How to use URL Encode

URL Encoder converts text into percent-encoded format that's safe to use in URLs, query strings, and form submissions. Characters that have special meaning in a URL — spaces, ampersands, question marks, slashes, and non-ASCII characters — are replaced with %-prefixed hexadecimal codes so they're transmitted correctly.

Paste or type any text into the input panel and the encoded result appears instantly. DevFmt uses JavaScript's encodeURIComponent under the hood, which encodes every reserved character — making it the correct choice for encoding individual query-parameter values rather than a whole URL.

Key features: real-time encoding, full UTF-8 support (accented letters, emoji, CJK characters), one-click copy, and a byte/character count in the status bar.

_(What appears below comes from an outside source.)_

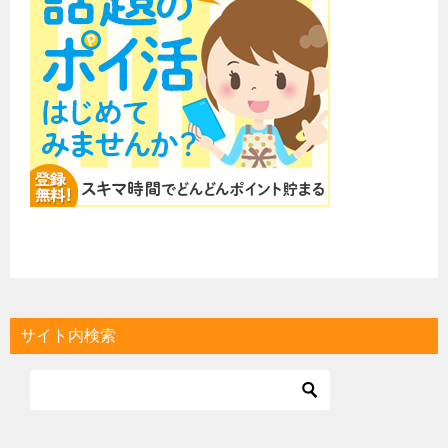
サイト内検索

URL encoding (also called percent-encoding) is required whenever you pass data through a URL: building API request links, embedding search terms in a query string, or constructing OAuth redirect URLs. All encoding happens locally in your browser — nothing you type is ever sent to a server.

FAQ

What is URL encoding?
URL encoding (percent-encoding) replaces characters that aren't allowed in a URL with a % followed by their hexadecimal byte value. For example, a space becomes %20 and an ampersand becomes %26. This lets you safely include arbitrary text in URLs.
When should I URL-encode a value?
Encode any value you place into a query string or path segment, especially if it contains spaces, &, ?, =, /, or non-English characters. Encoding prevents the value from being misinterpreted as part of the URL structure.
What's the difference between encodeURIComponent and encodeURI?
encodeURIComponent (used here) encodes all reserved characters and is meant for individual values like a single query parameter. encodeURI leaves characters like / and ? intact because it's meant for encoding a complete URL.
Is my input sent anywhere?
No. Encoding runs entirely in your browser. Your text never leaves your machine.